Once we knew the criteria that the solution must meet, we were able to put together a solution that we could implement. uniquely linked to the signatory & linked to the data to which it relates in such a manner that any subsequent change of the data is detectable - Fulfilled by PKI capable of identifying the signatory - An issuance process that encompasses identity as well as issuance of PKI created using means that the signatory can maintain under his sole control - PKI is issued to a token that is biometrically secure.
One method of digital signing is to use PKI, Public Key Infrastructure. Consists of a ‘public’ and ‘private’ key, where keys are codes that are used to encrypt or decrypt data. In PKI the two keys are different but connected, and what one encrypts the other decrypts.
To see how this works, consider Alice and Bob: Alice and Bob wish to communicate in private and keep the data secret They have enemies who want to discover and/or alter the data: Carol and Dave - impersonating Eve - eavesdropping Private Key Authenticates – key must be secure Ensures Integrity – using a hash function Public Key Encryption Verifying authentication and integrity
The next part of our implementation is to consider how to keep the private key secure, ie so that only you can use it – to meet the advanced signature requirements. Security comes in three parts: What you know What you have What you are The solution we are implementing uses something you have with some thing you are – a usb drive with biometric authentication. This means that only you can access the usb and use the private key. The combination of biometrics and pki mean that your digital signature is non-repudiatable. Ie you cannot deny that you signed a document that has you digital signature on it.

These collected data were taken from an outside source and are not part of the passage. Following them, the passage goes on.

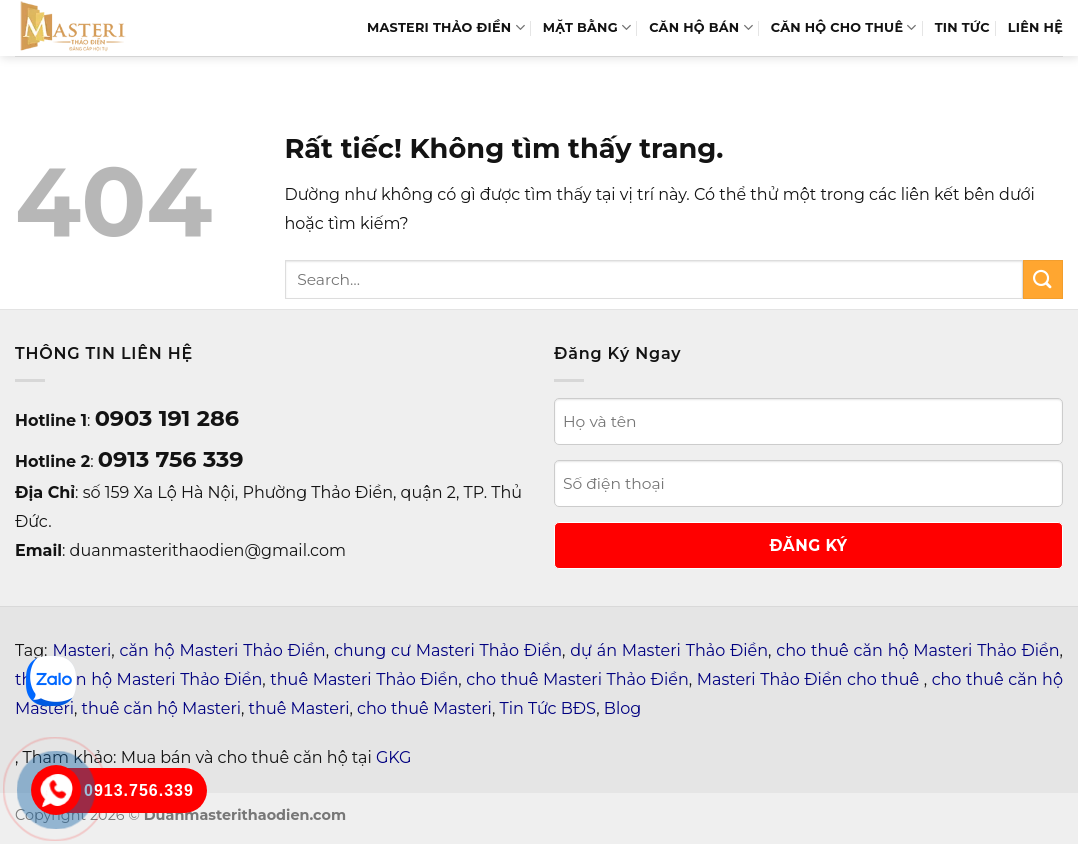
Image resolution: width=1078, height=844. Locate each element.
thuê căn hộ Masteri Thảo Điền (138, 679)
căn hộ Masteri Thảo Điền (223, 650)
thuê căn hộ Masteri (161, 708)
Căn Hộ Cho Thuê (844, 27)
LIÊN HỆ (1035, 27)
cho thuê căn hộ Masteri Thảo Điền (917, 650)
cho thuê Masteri (424, 708)
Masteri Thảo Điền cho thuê (810, 679)
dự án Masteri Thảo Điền (669, 650)
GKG (393, 757)
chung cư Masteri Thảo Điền (448, 650)
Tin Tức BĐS (548, 708)
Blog (622, 708)
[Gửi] (1043, 279)
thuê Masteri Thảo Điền (364, 679)
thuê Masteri (299, 708)
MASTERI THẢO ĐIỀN (446, 27)
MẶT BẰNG (587, 27)
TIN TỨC (962, 27)
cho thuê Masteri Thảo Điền (577, 679)
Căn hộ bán (701, 27)
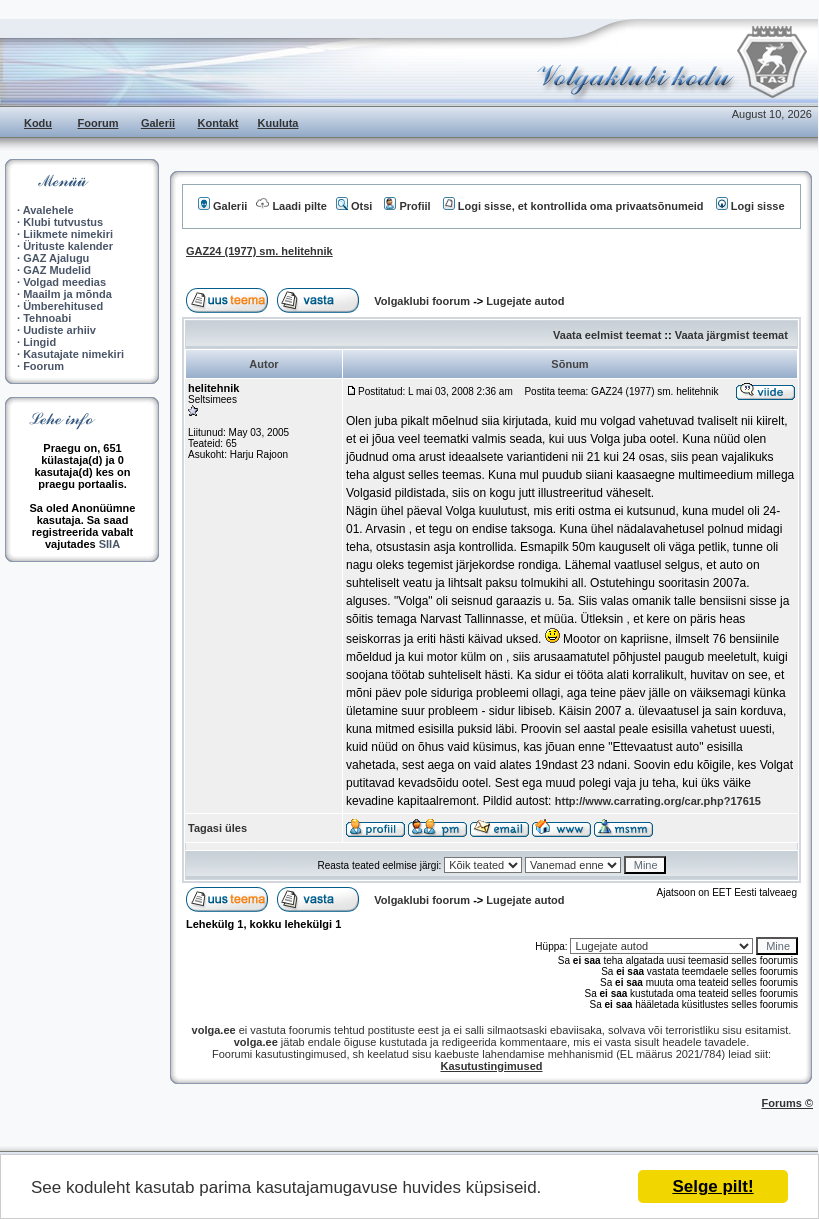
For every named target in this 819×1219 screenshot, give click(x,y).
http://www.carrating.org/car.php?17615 (658, 801)
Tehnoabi (47, 318)
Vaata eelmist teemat (607, 335)
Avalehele (48, 210)
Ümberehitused (63, 306)
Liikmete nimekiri (68, 234)
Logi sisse (750, 206)
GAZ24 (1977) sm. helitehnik (259, 251)
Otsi (354, 206)
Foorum (98, 123)
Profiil (407, 206)
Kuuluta (278, 123)
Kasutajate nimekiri (73, 354)
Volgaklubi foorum (423, 301)
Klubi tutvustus (63, 222)
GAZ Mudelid (57, 270)
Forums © (788, 1103)
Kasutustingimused (491, 1066)
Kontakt (218, 123)
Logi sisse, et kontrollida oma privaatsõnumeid (573, 206)
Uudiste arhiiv (59, 330)
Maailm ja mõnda (67, 294)
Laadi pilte (291, 206)
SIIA (109, 544)
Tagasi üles (217, 828)
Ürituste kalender (68, 246)
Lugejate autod (525, 301)
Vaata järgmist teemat (731, 335)
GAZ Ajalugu (56, 258)
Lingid (39, 342)
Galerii (158, 123)
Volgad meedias (64, 282)
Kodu (38, 123)
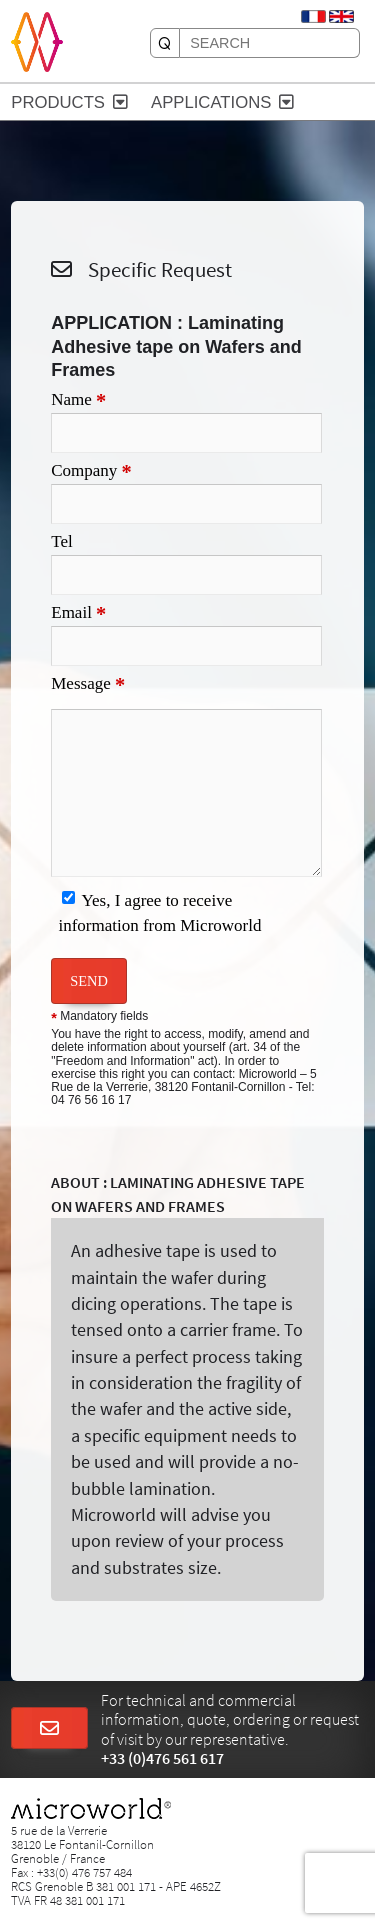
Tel (61, 541)
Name (78, 401)
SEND (89, 981)
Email (78, 614)
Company (91, 472)
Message (88, 685)
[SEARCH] (165, 43)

The usb token can only be accessed by scanning your fingerprint on it. And the usb token is the only place that has your ppki key. Biometrics – fingerprint combined with electronic signature – it associates security with personal identity.
Non-repudiation is one of the cornerstones of this project and is closely related to the biometric token. The token is used to authenticate the user as the owner of the token by matching scanned fingerprint to the fingerprint algorithm stored on the bio-token. This fingerprint authentication then allows the user access to the private key on the token with which they can then sign documents. This functionality allowed by the token will be key to implement the requirements of the project, namely: to guarantee the identity of a signatory or that of someone accessing a system. The fingerprint scanning, combined with the private key will enable this to happen, but it is dependant on the identity of the user being verified to being with and consequently the bio-token being issued to the correct person. This requires a good issuance process.
Now that we have the capability of signing documents and keeping the signature secure, we come to the cornerstone of the project. All this is useless if we cannot determine who exactly we are talking to. As I mentioned at the beginning, we no longer have prior acquaintance with people we communicate with, so it is not enough to be sure that a communication hasn’t been tampered with and can only have come from one person; we need to know who that person is. To do this, we require a process which confirms the identity of the person being issued with a PKI key and is a process that we can trust. The solution we decided upon is a standard process that every key recipient is required to go through before they can get their key, which requires the key recipient to basically prove that they are who they say they are. The key aspect is that this process will be standardised – everyone will go through the *same* process. It will also follow the trust chain model that is inherent in public key infrastructure. One person is incapable of issuing every single key, so trust will be delegated to other trusted organisations and individuals.